If I didn’t have this piece of mosaic in front of me, I wouldn’t believe I’d gone where I did to get it. Following
your mother’s instructions, I went to a friend of your family’s, an engineer who directed me to a man who sold old mosaic. The same with the aba. If it wasn’t for that bag lying on the marble top, I wouldn’t believe that I’d gone into the back alleys of Al-Dahiya for it. All these errands are simply devised by the mind to inject hope into the body, and energize the spirit that was there in the past.

First I went to L’Artisanat to buy you an aba, but I couldn’t find a color which would suit you. I knew you would want one that looked ethnic and “original” in Europe, whatever the color. But you know how much I love colors, and then there’s this salesclerk whispering to me in a southern accent that in Al-Dahiya they sell genuine abas just like these, all colors, for half the price. I notice she’s trying to disguise her accent, and her hair’s in the latest style, like her clothes. But she can’t hide the way she talks, or the gold tooth in the front, typical of southern women, even though she puts her hand up to her mouth every time she smiles.

I went to the address she gave me. I’ve always thought I knew Al-Dahiya well since we’re on its doorstep, but I wandered around aimlessly, asking directions, until I was at the end of my tether. I was disoriented, maybe because I had this sense that I wasn’t in Al-Dahiya at all, but in some noisy alley in downtown Hong Kong on account of the sound of hammering, the whirr of sewing machines, sand sneaking into my shoes, the animal carcasses, the flies, the street vendors selling vegetables and bedding, the stagnant pools of water. Music played. People poured from all sides. Strange buildings sprouted extensions in every direction. Even the flat roofs had been converted into extra rooms, and basements
hummed with activity.

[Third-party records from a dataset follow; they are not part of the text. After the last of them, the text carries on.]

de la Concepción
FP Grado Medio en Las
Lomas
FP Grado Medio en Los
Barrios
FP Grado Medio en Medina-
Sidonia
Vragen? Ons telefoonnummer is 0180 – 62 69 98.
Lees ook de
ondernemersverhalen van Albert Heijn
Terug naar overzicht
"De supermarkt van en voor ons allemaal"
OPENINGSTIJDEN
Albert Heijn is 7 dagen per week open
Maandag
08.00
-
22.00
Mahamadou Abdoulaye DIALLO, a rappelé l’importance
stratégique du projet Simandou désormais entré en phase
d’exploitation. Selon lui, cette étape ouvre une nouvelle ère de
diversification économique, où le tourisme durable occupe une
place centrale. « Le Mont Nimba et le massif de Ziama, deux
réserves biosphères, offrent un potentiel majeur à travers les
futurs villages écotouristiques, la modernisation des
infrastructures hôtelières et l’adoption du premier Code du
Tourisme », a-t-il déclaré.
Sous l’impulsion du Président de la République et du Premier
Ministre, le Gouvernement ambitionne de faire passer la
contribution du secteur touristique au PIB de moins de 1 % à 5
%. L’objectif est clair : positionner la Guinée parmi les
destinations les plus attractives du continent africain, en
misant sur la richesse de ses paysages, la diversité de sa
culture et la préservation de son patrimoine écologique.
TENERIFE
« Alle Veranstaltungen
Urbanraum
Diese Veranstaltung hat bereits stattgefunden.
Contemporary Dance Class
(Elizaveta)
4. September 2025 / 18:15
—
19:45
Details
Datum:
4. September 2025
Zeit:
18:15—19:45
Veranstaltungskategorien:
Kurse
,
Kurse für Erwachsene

The streets served as markets to sell sheep, cigarettes, clothes, and gold jewelry. Trucks blocked the entrances to alleyways so that people had to squeeze between the vehicle and the wall to get out. Porters were loaded down with wares produced by factories and workshops, big and small, underground, on rooftops, crammed between rooms. Clothes, mechanical tools, toys, ready to dispatch in boxes marked “Made in Germany,” “Made in Italy,” but never caring to admit that they were made in Lebanon.

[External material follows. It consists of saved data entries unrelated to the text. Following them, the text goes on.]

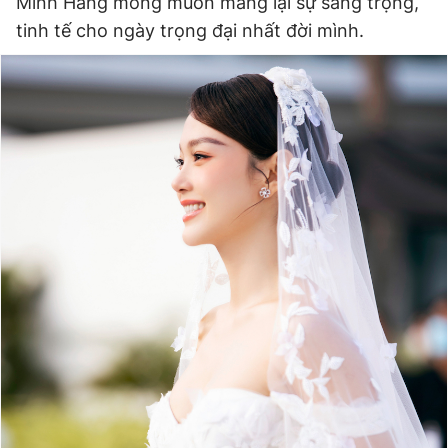
Minh Hằng mong muốn mang lại sự sang trọng,
tinh tế cho ngày trọng đại nhất đời mình.
Đọc Thanh Niên trên điện thoại
Theo dõi báo trên
Hotline
Liên hệ quảng cáo
0906 645 777
0908 780 404
Đặt báo
Quảng cáo
RSS
Tòa soạn
Chính sách bảo
Tổng biên tập: Nguyễn Ngọc Toàn
Phó tổng biên tập thường trực: Hải Thành
Phó tổng biên tập: Lâm Hiếu Dũng
Phó tổng biên tập: Trần Việt Hưng
Tổng thư ký tòa soạn: Đức Trung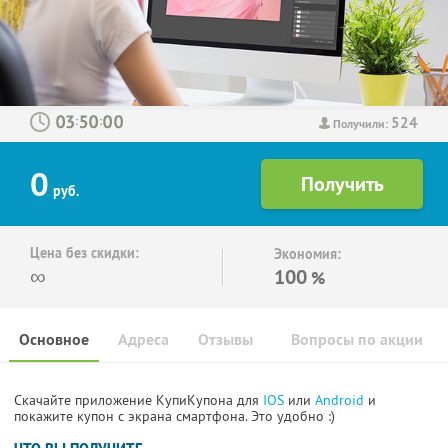
524
:
:
Получили:
0
руб.
Цена без скидки:
Экономия:
∞
100
%
Основное
Адреса
Отзывы
Вопросы по акции
Скачайте приложение КупиКупона для
IOS
или
Android
и
покажите купон с экрана смартфона. Это удобно :)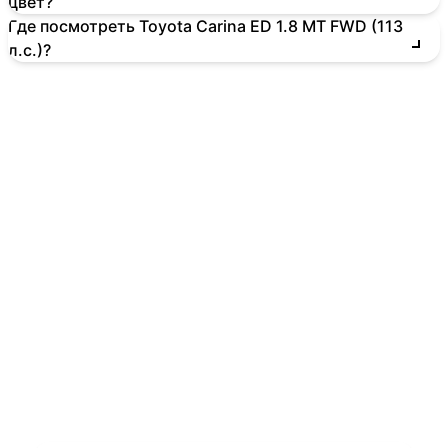
цвет?
Где посмотреть Toyota Carina ED 1.8 MT FWD (113
л.с.)?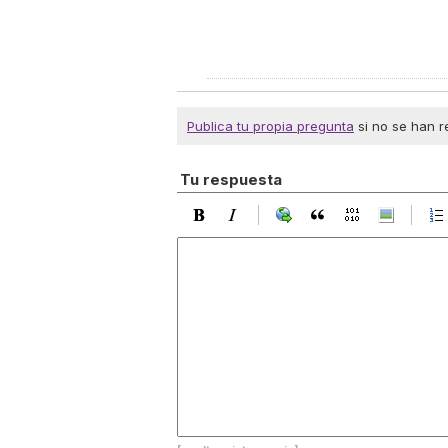
Publica tu propia pregunta
si no se han r
Tu respuesta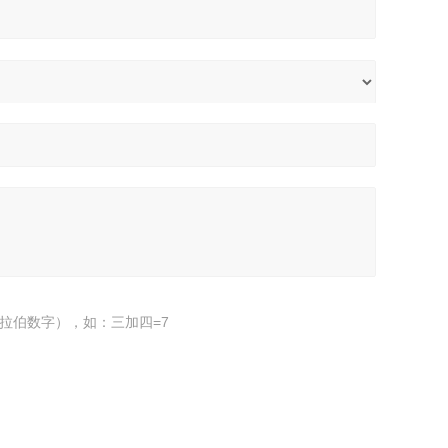
拉伯数字），如：三加四=7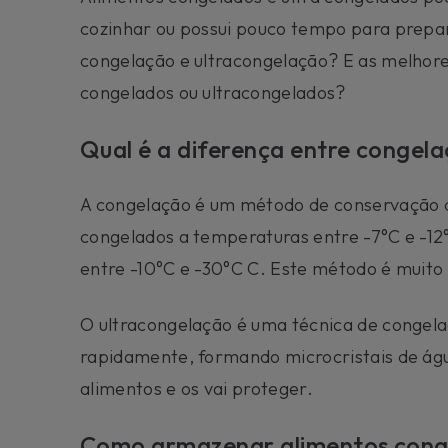
cozinhar ou possui pouco tempo para prepara
congelação e ultracongelação? E as melhore
congelados ou ultracongelados?
Qual é a diferença entre congel
A congelação é um método de conservação de
congelados a temperaturas entre -7°C e -12°
entre -10°C e -30°C C. Este método é muito e
O ultracongelação é uma técnica de congelaç
rapidamente, formando microcristais de águ
alimentos e os vai proteger.
Como armazenar alimentos conge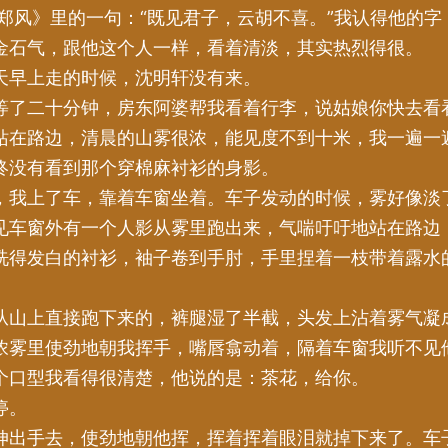
·郑风》里的一句：“既见君子，云胡不喜。”我认得他的字
金石气，跟他这个人一样，看着清淡，其实热烈得很。
天早上走的时候，沈明轩没有来。
等了二十分钟，房东阿婆帮我看着行李，说姑娘你快去看
站在路边，清晨的山雾很浓，能见度不到十米，我一遍一
终没有看到那个穿棉麻衬衫的身影。
，我上了车，靠着车窗坐着。车子发动的时候，雾好像淡
见车窗外有一个人影从雾里跑出来，气喘吁吁地站在路边
洗得发白的衬衫，袖子卷到手肘，手里捏着一枝带着露水
从山上直接跑下来的，裤腿湿了半截，头发上沾着雾气凝
浓雾里使劲地朝我挥手，嘴唇翕动着，隔着车窗我听不见
个口型我看得很清楚，他说的是：茶花，给你。
停。
伸出手去，使劲地朝他挥，挥着挥着眼泪就掉下来了。车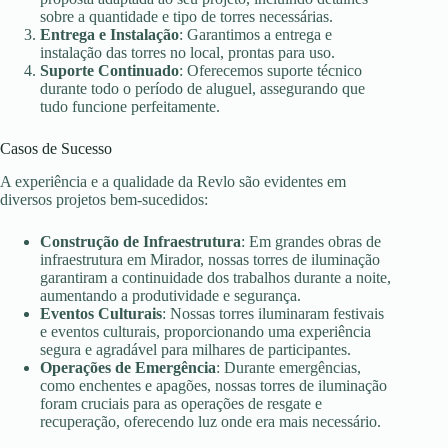
sobre a quantidade e tipo de torres necessárias.
Entrega e Instalação
: Garantimos a entrega e
instalação das torres no local, prontas para uso.
Suporte Continuado
: Oferecemos suporte técnico
durante todo o período de aluguel, assegurando que
tudo funcione perfeitamente.
Casos de Sucesso
A experiência e a qualidade da Revlo são evidentes em
diversos projetos bem-sucedidos:
Construção de Infraestrutura
: Em grandes obras de
infraestrutura em Mirador, nossas torres de iluminação
garantiram a continuidade dos trabalhos durante a noite,
aumentando a produtividade e segurança.
Eventos Culturais
: Nossas torres iluminaram festivais
e eventos culturais, proporcionando uma experiência
segura e agradável para milhares de participantes.
Operações de Emergência
: Durante emergências,
como enchentes e apagões, nossas torres de iluminação
foram cruciais para as operações de resgate e
recuperação, oferecendo luz onde era mais necessário.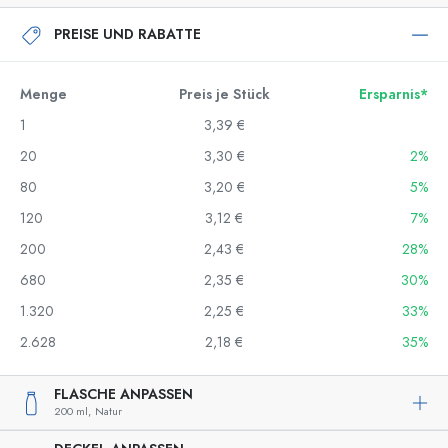
PREISE UND RABATTE
Menge
Preis je Stück
Ersparnis*
1
3,39 €
20
3,30 €
2%
80
3,20 €
5%
120
3,12 €
7%
200
2,43 €
28%
680
2,35 €
30%
1.320
2,25 €
33%
2.628
2,18 €
35%
FLASCHE ANPASSEN
200 ml,
Natur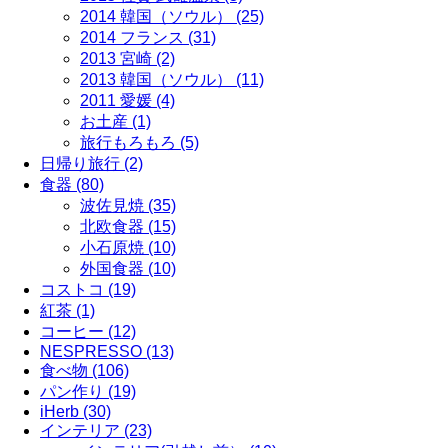
2014 韓国（ソウル） (25)
2014 フランス (31)
2013 宮崎 (2)
2013 韓国（ソウル） (11)
2011 愛媛 (4)
お土産 (1)
旅行もろもろ (5)
日帰り旅行 (2)
食器 (80)
波佐見焼 (35)
北欧食器 (15)
小石原焼 (10)
外国食器 (10)
コストコ (19)
紅茶 (1)
コーヒー (12)
NESPRESSO (13)
食べ物 (106)
パン作り (19)
iHerb (30)
インテリア (23)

This wasn’t the first time I’d been here, but I always lost my way. I came to the area regularly for a while to help a psychiatrist friend who was doing a study of the effects of the war on Lebanese children. She worked in a school which used to be a stable and I remember how I lifted my feet like a horse every time I went in over the low step and how the smell of horse hit me in the face. Although the animals had been stolen long before, even the children’s drawings smelled of them.

I really did find an aba in the color I wanted and at half the price. I went straight from Al-Dahiya to the engineer’s, afraid that my laziness might get the better of me. Entering his apartment was an experience. The moment I saw the view from the wide balcony, I knew why he’d stayed in this building in the heart of West Beirut: he was remote from the war—the rockets in the air, the explosions on the ground, had never touched him. Everything looked peaceful from that height; the people were small, the tanks and guns like toys, and the fighters’ weapons no more than big sticks. The war appeared to be an illusion, but so did the beautiful
design, the different stone, all throwbacks to the past, which greeted us on his floor.

The engineer welcomed me. As if he understood the effect of his home on his visitors, he gave me time to look at the big leather sofa next to the piano, the bed, and the table football. The floor was tiled with slabs of stone with fish fossils in them. Then the mosaic. A naked woman is opening out a towel while a hawk, as big as her, is snatching the towel away in its beak. Around them are date palms, birds, and four containers with flowers and vines trailing between them.